Although 3Dc was formally introduced with the ATI x800 series cards, there is also an S3TC compatible version planned for the older R3xx series, and cards from other companies. The quality and compression will not be as good, but the visual errors will still be significantly less than offered by standard S3TC.
[edit] Algorithm
Surface normals are three dimensional vectors of unit length. Because of the length constraint only two elements of any normal need to be stored. The input is therefore an array of two dimensional values.

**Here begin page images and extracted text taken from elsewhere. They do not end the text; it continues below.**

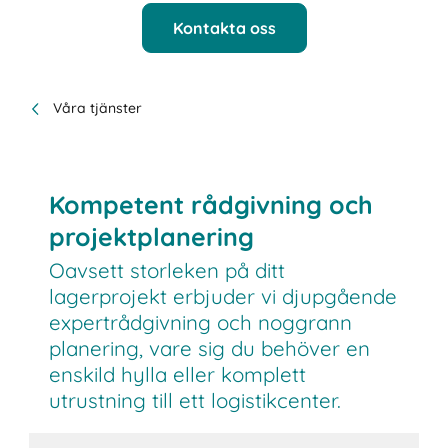
Kontakta oss
Våra tjänster
Kompetent rådgivning och
projektplanering
Oavsett storleken på ditt
lagerprojekt erbjuder vi djupgående
expertrådgivning och noggrann
planering, vare sig du behöver en
enskild hylla eller komplett
utrustning till ett logistikcenter.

Compression is performed in 4x4 blocks. In each block the two components of each value are compressed separately. This produces two sets of 16 numbers for compression.
The compression is achieved by finding the lowest and highest values of the 16 to be compressed and storing each of those as an 8-bit quantity. Individual elements within the 4x4 block are then stored with 3-bits each, representing their position on an 8 step linear scale from the lowest value to the highest.
Total storage is 128 bits per 4x4 block once both source components are factored in. In an uncompressed scheme with similar 8-bit precision, the source data is 32 8-bit values for the same area, occupying 256 bits. The algorithm therefore produces a 2:1 compression ratio.
The compression ratio is sometimes stated as being "up to 4:1" as it is common to use 16-bit precision for input data rather than 8-bit. This produces compressed output that is literally 1/4 the size of the input but it is not of comparable precision.